Why no outrage?

Gail Dines wonders why the outrage of what was done to David Dao is so obvious while the outrage of what’s done to women in porn is so obscure.

People saw the video, put themselves in Dao’s place, and came to the very sensible conclusion that what they were watching was a level of callous brutality that is unacceptable in a civil society. Andrea Dworkin would not have found our empathy strange because, despite her sadness and anger at the cruelty in the world, she always had faith in the ability for people to do the right thing.

What is strange, however, is that there is no public outcry over porn. You can type “porn” into Google and in 10 seconds come up with images that are so violent, so brutal, so dehumanizing that they take your breath away. You can see people being raped, tortured, strangled, beaten, electrocuted, and physically destroyed to the point that many must be thinking to themselves: “Just kill me.”

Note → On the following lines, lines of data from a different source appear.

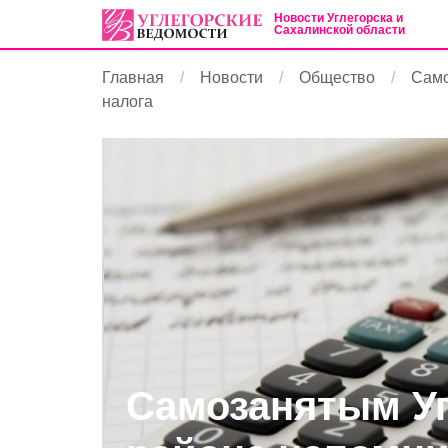
Новости Углегорска и
Сахалинской области
Главная
Новости
Общество
Само
налога
Самозанятым Уг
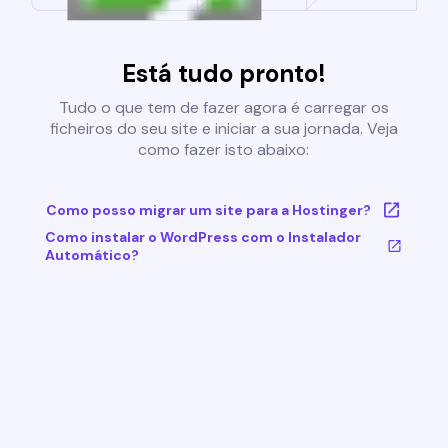
Está tudo pronto!
Tudo o que tem de fazer agora é carregar os
ficheiros do seu site e iniciar a sua jornada. Veja
como fazer isto abaixo:
Como posso migrar um site para a Hostinger?
Como instalar o WordPress com o Instalador
Automático?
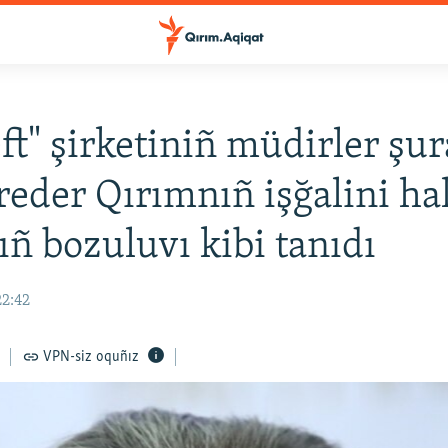
ft" şirketiniñ müdirler şu
Şreder Qırımnıñ işğalini ha
ñ bozuluvı kibi tanıdı
22:42
VPN-siz oquñız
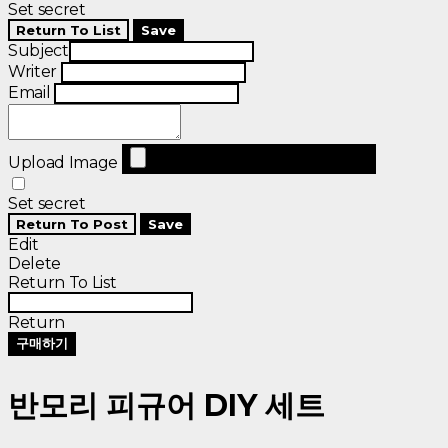
Set secret
Return To List
Save
Subject
Writer
Email
Upload Image
Set secret
Return To Post
Save
Edit
Delete
Return To List
Return
구매하기
반모리 피규어 DIY 세트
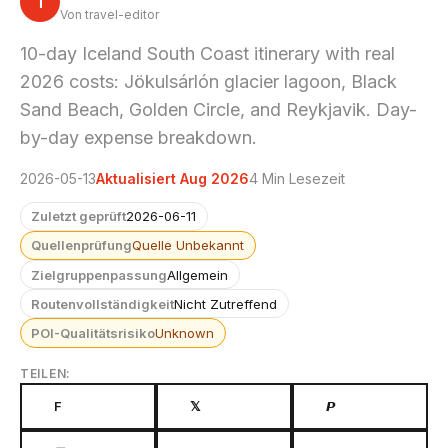
T
Von travel-editor
10-day Iceland South Coast itinerary with real
2026 costs: Jökulsárlón glacier lagoon, Black
Sand Beach, Golden Circle, and Reykjavik. Day-
by-day expense breakdown.
2026-05-13
Aktualisiert Aug 2026
4 Min Lesezeit
Zuletzt geprüft
2026-06-11
Quellenprüfung
Quelle Unbekannt
Zielgruppenpassung
Allgemein
Routenvollständigkeit
Nicht Zutreffend
POI-Qualitätsrisiko
Unknown
TEILEN:
F
𝕏
𝙋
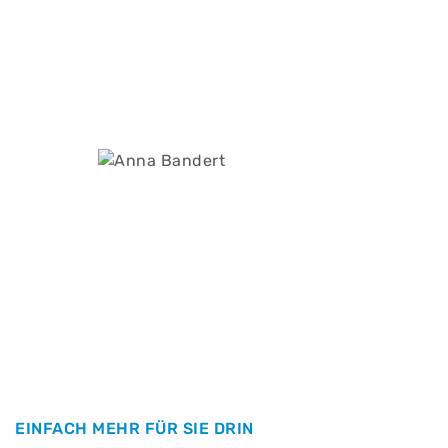
EINFACH MEHR FÜR SIE DRIN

Why no outrage? Why no demands for the companies who produce this brutality to apologize? Because these people are women, and when women are brutalized in the name of sex, the violence is rendered invisible. As long as it is semen, not blood, dripping from her mouth (and usually from every other orifice as well), and she is saying “just fuck me” as she is grimacing, crying, and sometimes screaming in pain, it seems, as Dworkin pointed out, people require an explanation as to why this particular brutality is not acceptable.

If that’s considered sexually arousing…why isn’t the video of David Dao being passed around as porn?

Today’s mainstream internet porn — now a multi-billion, not multi-million dollar industry —  makes the porn I saw in the 1980s look almost soft-core. The level of violence that women on the porn set endure today is akin to what has euphemistically been called “enhanced interrogation techniques.” If it was happening to men, it would be seen for what it is, and we would be asking: How is this possible? How has a global industry built on the torture of human beings been branded as “sex positive,” “empowering,” and “harmless fantasy?”

The answer of course, is that a woman is not viewed as a full human being. She is, as Simone de Beauvoir said, “sex… absolute sex, no less.” And indeed, no more. This is why, when we see pictures of men being brutalized, we see the brutality; when we see pictures of women in porn being brutalized, the culture sees sex.

I’ve never understood this. I don’t suppose I ever will.